Portfolio Statistical testing

As mentioned, balanced portfolios with an alternatives weighting have outperformed in FY22. As seen in Exhibit 10, backtesting from 2 Jan–20 July corroborates the same with an equal-weight allocation to alternatives and other asset classes. The strategy has delivered total return of 0.6% versus the benchmark’s 20% loss this YTD (18.4% alpha). Drawdown has been contained to just -3%, whereas standard deviation of portfolio returns is tight at ~6%. Out of the 3 tests performed, it’s unsurprising to see the low beta (0.85) balanced portfolio outperform, based on findings from this report.

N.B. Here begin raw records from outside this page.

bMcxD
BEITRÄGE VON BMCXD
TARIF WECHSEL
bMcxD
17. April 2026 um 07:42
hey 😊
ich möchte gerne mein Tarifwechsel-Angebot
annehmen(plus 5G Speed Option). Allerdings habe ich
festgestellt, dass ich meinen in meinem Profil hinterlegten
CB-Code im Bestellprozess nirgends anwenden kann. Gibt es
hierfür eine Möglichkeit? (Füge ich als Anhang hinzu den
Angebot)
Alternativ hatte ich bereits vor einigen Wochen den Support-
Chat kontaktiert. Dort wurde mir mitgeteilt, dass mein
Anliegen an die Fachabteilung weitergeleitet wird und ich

Exhibit 10. Portfolio simulation and statistical testing

Data: HB Insights

Data: HB Insights

Testing OMCL on this backward-looking basis demonstrates its inclusion only adds to equity risk without lending superior return. At an equal weight (shown above) standard deviation is more than 7%, whereas drawdown doubles to more than 6% and return is -6%. Similar trends are observed in OMCL all the way down to a 1% weighting, whereby changes are negligible. This tells us that adding OMCL to an equity focused, long-only portfolio is likely to increase equity risk without the additional upside capture to compensate for this.

In short

Based on the culmination of factors discussed in this report, OMCL fails to justify its inclusion into a long-only, equity-focused portfolio. Our macro strategy now seeks to identify long-term cash compounders that are growing earnings and FCF at above-average and above-industry rates. On this note, OMCL fails the litmus test.

It also displays a loose affinity to the current premia driving equity returns, with its covariance structure shifting upwards and performance weakening relative to benchmarks. We’ve priced OMCL at $121, leading to a small amount of upside, but certainly not bearish on valuation. Moreover, statistical testing on portfolio weighting demonstrates OMCL only adds to equity risk without any additional upside capture vs. a balanced setup. With these factors, we rate it neutral, and encourage investors to search elsewhere for now.